Влас Дорошевич. Судьба фельетониста - Семен Букчин
Шрифт:
Интервал:
Закладка:
Конечно, пересудов после отравления Анны Мар было в литературной среде множество. Знали там и о письме Дорошевича, и об их встречах. Тот же Горнфельд мог рассказать… Ну и, естественно, родилась легенда о трагической любви, подтверждением которой должна была стать эта «высокая» деталь — желание быть похороненной «с портретом Дорошевича на груди». Каким образом было выражено это желание, та же Даманская не указывает.
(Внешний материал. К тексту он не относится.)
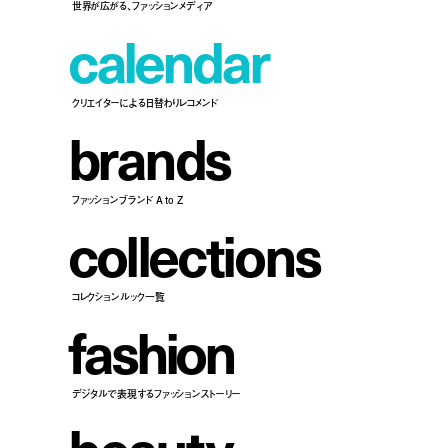
世界が広がる、ファッションメディア
c
a
l
e
n
d
a
r
クリエイターによる日替わりレコメンド
b
r
a
n
d
s
ファッションブランド A to Z
c
o
l
l
e
c
t
i
o
n
s
コレクションルック一覧
f
a
s
h
i
o
n
デジタルで表現するファッションストーリー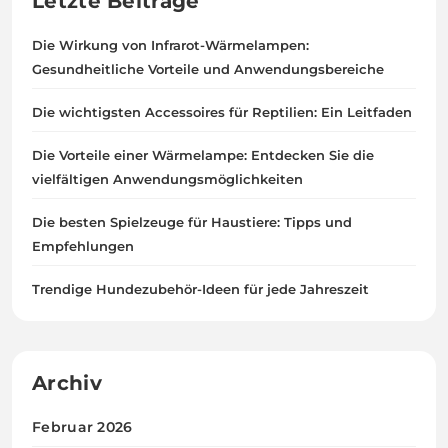
Letzte Beiträge
Die Wirkung von Infrarot-Wärmelampen:
Gesundheitliche Vorteile und Anwendungsbereiche
Die wichtigsten Accessoires für Reptilien: Ein Leitfaden
Die Vorteile einer Wärmelampe: Entdecken Sie die
vielfältigen Anwendungsmöglichkeiten
Die besten Spielzeuge für Haustiere: Tipps und
Empfehlungen
Trendige Hundezubehör-Ideen für jede Jahreszeit
Archiv
Februar 2026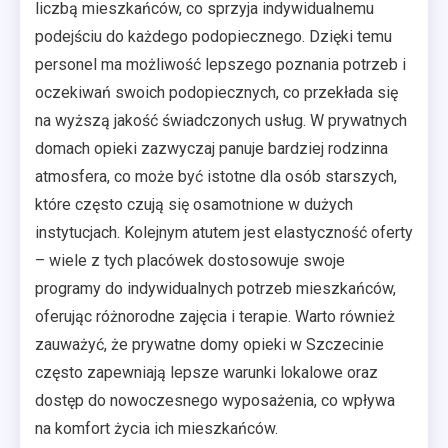
liczbą mieszkańców, co sprzyja indywidualnemu
podejściu do każdego podopiecznego. Dzięki temu
personel ma możliwość lepszego poznania potrzeb i
oczekiwań swoich podopiecznych, co przekłada się
na wyższą jakość świadczonych usług. W prywatnych
domach opieki zazwyczaj panuje bardziej rodzinna
atmosfera, co może być istotne dla osób starszych,
które często czują się osamotnione w dużych
instytucjach. Kolejnym atutem jest elastyczność oferty
– wiele z tych placówek dostosowuje swoje
programy do indywidualnych potrzeb mieszkańców,
oferując różnorodne zajęcia i terapie. Warto również
zauważyć, że prywatne domy opieki w Szczecinie
często zapewniają lepsze warunki lokalowe oraz
dostęp do nowoczesnego wyposażenia, co wpływa
na komfort życia ich mieszkańców.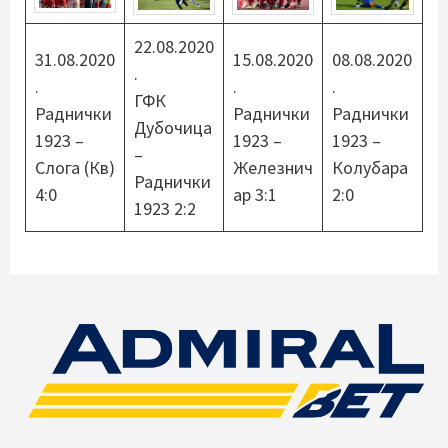
22.08.2020
31.08.2020
15.08.2020
08.08.2020
.
.
.
.
ГФК
Раднички
Раднички
Раднички
Дубочица
1923 –
1923 –
1923 –
–
Слога (Кв)
Железнич
Колубара
Раднички
4:0
ар 3:1
2:0
1923 2:2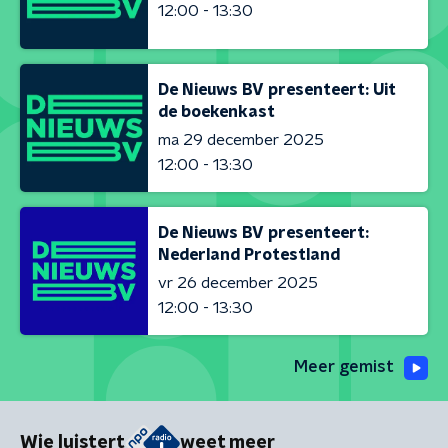
12:00 - 13:30
De Nieuws BV presenteert: Uit
de boekenkast
ma 29 december 2025
12:00 - 13:30
De Nieuws BV presenteert:
Nederland Protestland
vr 26 december 2025
12:00 - 13:30
Meer gemist
Wie luistert
weet meer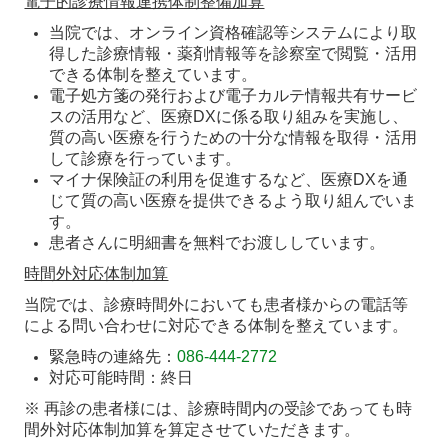
電子的診療情報連携体制整備加算
当院では、オンライン資格確認等システムにより取
得した診療情報・薬剤情報等を診察室で閲覧・活用
できる体制を整えています。
電子処方箋の発行および電子カルテ情報共有サービ
スの活用など、医療DXに係る取り組みを実施し、
質の高い医療を行うための十分な情報を取得・活用
して診療を行っています。
マイナ保険証の利用を促進するなど、医療DXを通
じて質の高い医療を提供できるよう取り組んでいま
す。
患者さんに明細書を無料でお渡ししています。
時間外対応体制加算
当院では、診療時間外においても患者様からの電話等
による問い合わせに対応できる体制を整えています。
緊急時の連絡先：
086-444-2772
対応可能時間：終日
※ 再診の患者様には、診療時間内の受診であっても時
間外対応体制加算を算定させていただきます。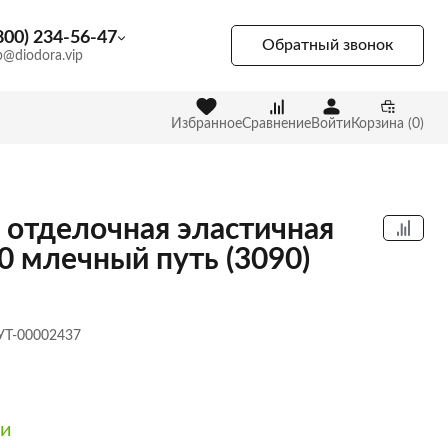
800) 234-56-47
Обратный звонок
p@diodora.vip
Избранное
Сравнение
Войти
Корзина (0)
 отделочная эластичная
0 млечный путь (3090)
 УТ-00002437
ии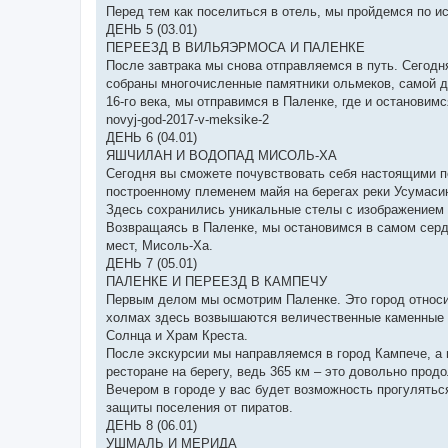
Перед тем как поселиться в отель, мы пройдемся по и
ДЕНЬ 5 (03.01)
ПЕРЕЕЗД В ВИЛЬЯЭРМОСА И ПАЛЕНКЕ
После завтрака мы снова отправляемся в путь. Сегодн
собраны многочисленные памятники ольмеков, самой д
16-го века, мы отправимся в Паленке, где и остановимс
novyj-god-2017-v-meksike-2
ДЕНЬ 6 (04.01)
ЯШЧИЛАН И ВОДОПАД МИСОЛЬ-ХА
Сегодня вы сможете почувствовать себя настоящими п
построенному племенем майя на берегах реки Усумасин
Здесь сохранились уникальные стелы с изображением 
Возвращаясь в Паленке, мы остановимся в самом серд
мест, Мисоль-Ха.
ДЕНЬ 7 (05.01)
ПАЛЕНКЕ И ПЕРЕЕЗД В КАМПЕЧУ
Первым делом мы осмотрим Паленке. Это город относи
холмах здесь возвышаются величественные каменные 
Солнца и Храм Креста.
После экскурсии мы направляемся в город Кампече, а
ресторане на берегу, ведь 365 км – это довольно прод
Вечером в городе у вас будет возможность прогулять
защиты поселения от пиратов.
ДЕНЬ 8 (06.01)
УШМАЛЬ И МЕРИДА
Конечно же, была горячая благодарность Дорошевичу со стороны писательницы, буквально изничтоженной не только критикой, но и «общественностью» (оскорбительные телефонные звонки, письма, угрозы). Возможно, приняв яд, она положила на грудь фотографию Дорошевича, которую тот мог подарить ей. Анна Мар была в сильнейшей степени экзальтированной личностью. Она «неоднократно говорила о самоубийстве и даже совершала попытки лишить себя жизни»[1233]. Но если и возникло между нею и Дорошевичем нечто большее, чем доброе знакомство, вряд ли мы узнаем об этом более, чем знаем сегодня.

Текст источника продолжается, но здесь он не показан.